Pigment color differs from structural color in that it is the same for all viewing angles, whereas structural color is the result of selective reflection or iridescence, usually because of multilayer structures. For example, butterfly wings typically contain structural color, although many butterflies have cells that contain pigment as well.
Biological pigments
See conjugated systems for electron bond chemistry that causes these molecules to have pigment.- Heme/porphyrin-based: chlorophyll, bilirubin, hemocyanin, hemoglobin, myoglobin
- Light-emitting: luciferin
- Carotenoids:
- * Hematochromes
- * Carotenes: alpha and beta carotene, lycopene, rhodopsin
- * Xanthophylls: canthaxanthin, zeaxanthin, lutein
- Proteinaceous: phytochrome, phycobiliproteins
- Psittacofulvins: a class of red and yellow pigments unique to parrots
- Turacin and Turacoverdin: red and green pigments found in turacos and related species
- Other: melanin, urochrome, flavonoids
Pigments in plants
Plant pigments include many molecules, such as porphyrins, carotenoids, anthocyanins and betalains. All biological pigments selectively absorb certain wavelengths of light while reflecting others.

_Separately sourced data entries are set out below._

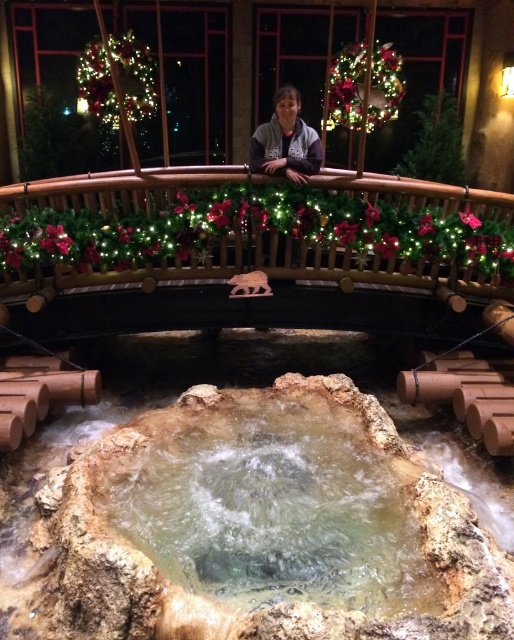 Question: Which of the following is the closest to the observer?

Choices:
 (A) (282, 156)
 (B) (155, 518)

Answer: (B)

Question: Does translucent rock water at center have a greater width compared to gray fleece jacket at upper center?

Choices:
 (A) yes
 (B) no

Answer: (A)

Question: Is translucent rock water at center closer to camera compared to gray fleece jacket at upper center?

Choices:
 (A) no
 (B) yes

Answer: (B)

Question: Which object appears farthest from the camera in this image?

Choices:
 (A) translucent rock water at center
 (B) gray fleece jacket at upper center

Answer: (B)

Question: From the image, what is the correct spatial relationship of translucent rock water at center in relation to gray fleece jacket at upper center?

Choices:
 (A) above
 (B) below

Answer: (B)

Question: Which object appears farthest from the camera in this image?

Choices:
 (A) translucent rock water at center
 (B) gray fleece jacket at upper center

Answer: (B) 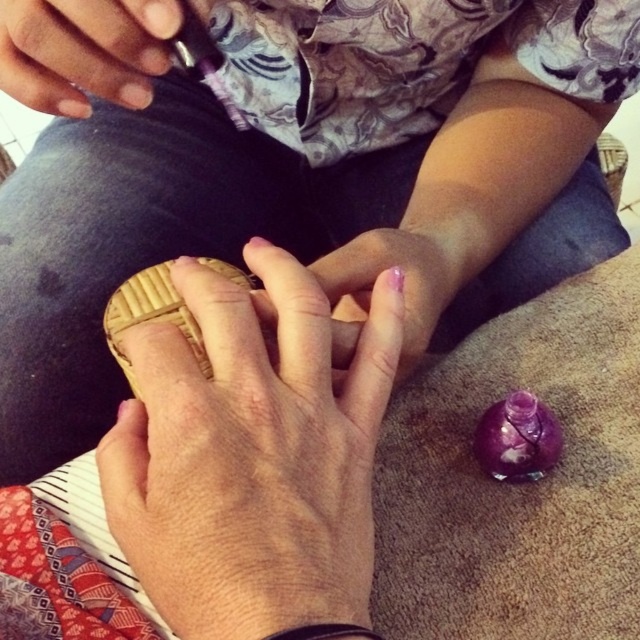 Question: Can you confirm if smooth skin hand at center is smaller than pink polished nails at center?

Choices:
 (A) yes
 (B) no

Answer: (B)

Question: Which object appears closest to the camera in this image?

Choices:
 (A) wooden sandal at center
 (B) metallic ring at upper left
 (C) pink polished nails at center
 (D) smooth skin hand at center

Answer: (D)

Question: Is smooth skin hand at center wider than metallic ring at upper left?

Choices:
 (A) yes
 (B) no

Answer: (A)

Question: Which point is farther from the camera taking this photo?

Choices:
 (A) (352, 349)
 (B) (129, 10)

Answer: (A)

Question: Does smooth skin hand at center come in front of wooden sandal at center?

Choices:
 (A) no
 (B) yes

Answer: (B)

Question: Which of these objects is positioned closest to the smooth skin hand at center?

Choices:
 (A) pink polished nails at center
 (B) metallic ring at upper left

Answer: (A) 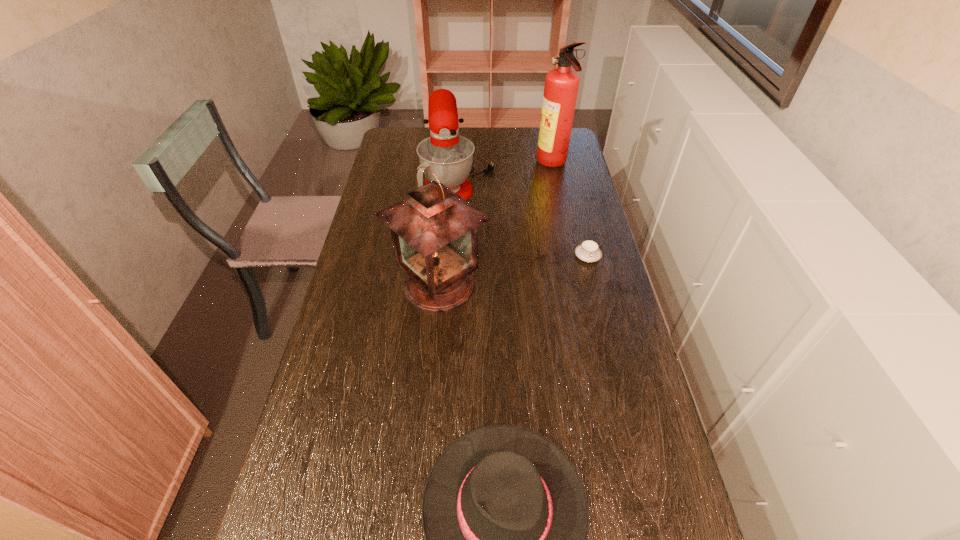 The width and height of the screenshot is (960, 540). Identify the location of fire extinguisher present at the far edge. (561, 86).

I want to click on mixer present at the far edge, so click(449, 156).

Identify the location of object that is positioned at the left edge. (435, 231).

At what (x,y) coordinates should I click in order to perform the action: click on fire extinguisher at the right edge. Please return your answer as a coordinate pair (x, y). The width and height of the screenshot is (960, 540). Looking at the image, I should click on (561, 86).

I want to click on teacup at the right edge, so click(x=588, y=251).

Locate an element on the screen. The width and height of the screenshot is (960, 540). object situated at the far right corner is located at coordinates (561, 86).

Where is `vacant space at the far edge`? The height and width of the screenshot is (540, 960). vacant space at the far edge is located at coordinates (474, 141).

What are the coordinates of `free space at the left edge of the desktop` in the screenshot? It's located at pos(335,440).

In the image, there is a desktop. Where is `vacant space at the right edge`? vacant space at the right edge is located at coordinates (622, 345).

I want to click on free point between the second tallest object and the tallest object, so click(496, 225).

The principal pigments responsible are:
- Chlorophyll is the primary pigment in plants; it is a chlorin that absorbs yellow and blue wavelengths of light while reflecting green. It is the presence and relative abundance of chlorophyll that gives plants their green color. All land plants and green algae possess two forms of this pigment: chlorophyll a and chlorophyll b. Kelps, diatoms, and other photosynthetic heterokonts contain chlorophyll c instead of b, while red algae possess only chlorophyll a. All chlorophylls serve as the primary means plants use to intercept light in order to fuel photosynthesis.
- Carotenoids are red, orange, or yellow tetraterpenoids. During the process of photosynthesis, they have functions in light-harvesting, in photoprotection, and also serve as protein structural elements. In higher plants, they also serve as precursors to the plant hormone abscisic acid.
While carotenoids can be found complexed within chlorophyll-binding proteins such as the photosynthetic reaction centers and light-harvesting complexes, they also are found within dedicated carotenoid proteins such as the orange carotenoid protein of cyanobacteria.
- Anthocyanins are water-soluble flavonoid pigments that appear red to blue, according to pH. They occur in all tissues of higher plants, providing color in leaves, plant stem, roots, flowers, and fruits, though not always in sufficient quantities to be noticeable. Anthocyanins are most visible in the petals of flowers of many species.
- Betalains are red or yellow pigments. Like anthocyanins they are water-soluble, but unlike anthocyanins they are synthesized from tyrosine. This class of pigments is found only in the Caryophyllales, and never co-occur in plants with anthocyanins. Betalains are responsible for the deep red color of beets.
Chlorophylls degrade into colorless tetrapyrroles known as nonfluorescent chlorophyll catabolites.
As the predominant chlorophylls degrade, the hidden pigments of yellow xanthophylls and orange beta-carotene are revealed. These pigments are present throughout the year, but the red pigments, the anthocyanins, are synthesized de novo once roughly half of chlorophyll has been degraded. The amino acids released from degradation of light harvesting complexes are stored all winter in the tree's roots, branches, stems, and trunk until next spring when they are recycled to re‑leaf the tree.
Pigments in animals
Pigmentation is used by many animals for protection, by means of camouflage, mimicry, or warning coloration. Some animals including fish, amphibians and cephalopods use pigmented chromatophores to provide camouflage that varies to match the background.Pigmentation is used in signalling between animals, such as in courtship and reproductive behavior. For example, some cephalopods use their chromatophores to communicate.
The photopigment rhodopsin intercepts light as the first step in the perception of light.
Skin pigments such as melanin may protect tissues from sunburn by ultraviolet radiation.
However, some biological pigments in animals, such as heme groups that help to carry oxygen in the blood, are colored as a result of happenstance. Their color does not have a protective or signalling function.
Diseases and conditions
A variety of diseases and abnormal conditions that involve pigmentation are in humans and animals, either from absence of or loss of pigmentation or pigment cells, or from the excess production of pigment.- Albinism is an inherited disorder characterized by total or partial loss of melanin. Humans and animals that suffer from albinism are called "albinistic".
- Lamellar ichthyosis, also called "fish scale disease", is an inherited condition in which one symptom is excess production of melanin. The skin is darker than normal, and is characterized by darkened, scaly, dry patches.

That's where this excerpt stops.